Galway now have it all to prove after being scalped on home turf



Inside Track with John McIntyre

UNLESS the Galway footballers were pulling the wool over our eyes on a grand scale, they couldn’t have picked a more inopportune time to have produced their worst display of the year when falling meekly to a determined and under-rated Monaghan outfit in the final round of the Super 8s at Pearse Stadium last Saturday.
The Galway players wouldn’t have been human if they struggled to reach the necessary motivation levels given that they were already through to the All-Ireland semi-finals, but there was still a big prize on offer for them in Salthill – avoiding four-in-a-row chasing title holders Dublin at the penultimate stage of the championship.
Not for one minute do I believe that Galway were playing silly beggars. Their camp would have wanted to beat Monaghan, but when you not faced with a do-or die scenario – as their opponents were – standards can drop. Kevin Walsh’s men lacked bite and there was a flatness about their play even if undoubtedly committed.
It was just that Monaghan wanted it more. They devoured the breaking ball; attacked with purpose and width; and had plenty of individual inspiration, not least in Ryan McAnespie, who kicked four terrific points from play, workaholic Dermot Malone, team captain Colin Walshe and tireless midfielder Darren Hughes.
After the trauma of a first ever championship win over Kerry being denied with virtually the last kick of the game in Clones a fortnight earlier, Monaghan’s mental mettle was being tested like never before ahead of their trip West.
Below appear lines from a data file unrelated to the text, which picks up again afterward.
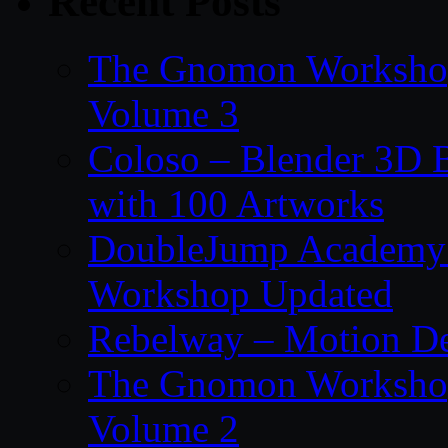
Recent Posts
The Gnomon Workshop
Volume 3
Coloso – Blender 3D B
with 100 Artworks
DoubleJump Academy –
Workshop Updated
Rebelway – Motion De
The Gnomon Workshop
Volume 2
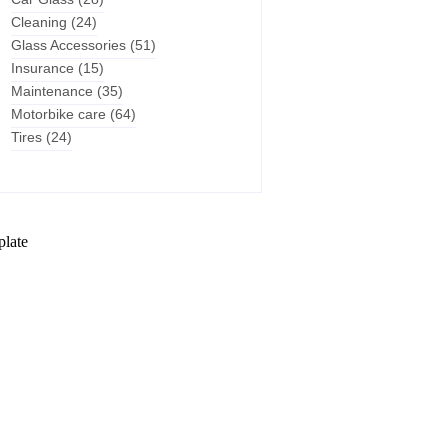
Cleaning
(24)
Glass Accessories
(51)
Insurance
(15)
Maintenance
(35)
Motorbike care
(64)
Tires
(24)
plate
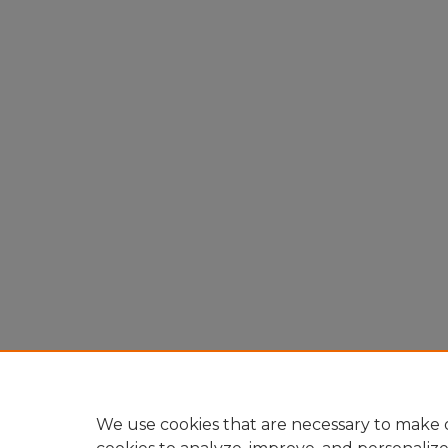
We use cookies that are necessary to make o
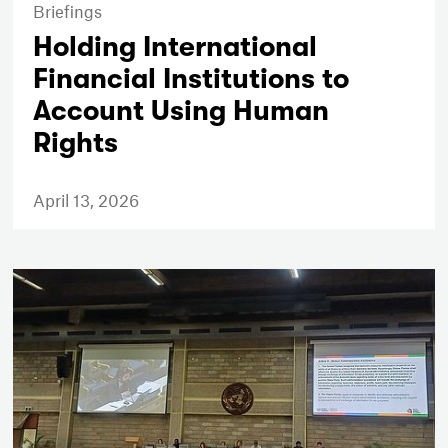
Briefings
Holding International
Financial Institutions to
Account Using Human
Rights
April 13, 2026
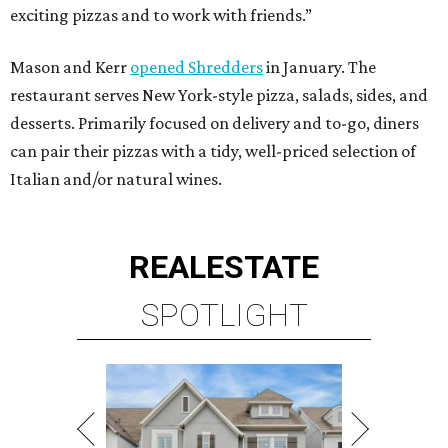
SPOTLIGHT
SPRING BRANCH
3 beds | 3.5 baths | 3,320 sq. ft.
VIEW ALL LISTINGS >
presented by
Malachy O’Rourke’s admirable squad have a track record of falling to get over the line in the key matches, so they had plenty to prove.
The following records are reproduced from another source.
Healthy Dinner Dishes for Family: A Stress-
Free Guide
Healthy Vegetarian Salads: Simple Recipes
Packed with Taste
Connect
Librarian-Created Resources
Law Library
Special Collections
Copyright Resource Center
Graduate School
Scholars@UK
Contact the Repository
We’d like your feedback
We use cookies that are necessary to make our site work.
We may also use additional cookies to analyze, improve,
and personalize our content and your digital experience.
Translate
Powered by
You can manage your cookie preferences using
Monaghan, however, silenced their critics in emphatic fashion. They virtually bossed the game from start to finish and beating Galway – even a partially switched off opposition – by double scores on their home turf is no mean achievement. They now face old rivals Tyrone on Sunday in what will be the Farney men’s first semi-final in 30 years and, wouldn’t it be heartwarming if the county with the fourth smallest population in the country could make it to the decider.
Unfortunately, Galway face a challenge on an altogether different level on Saturday evening. It’s tough enough have to face the Dublin juggernaut at the best of times, but coming into the fixture just a week after a disappointing defeat and momentum stalled makes the challenge all the more formidable. Kevin Walsh and his backroom team face a mighty challenge in lifting morale and clearing their players’ heads in such a space of time.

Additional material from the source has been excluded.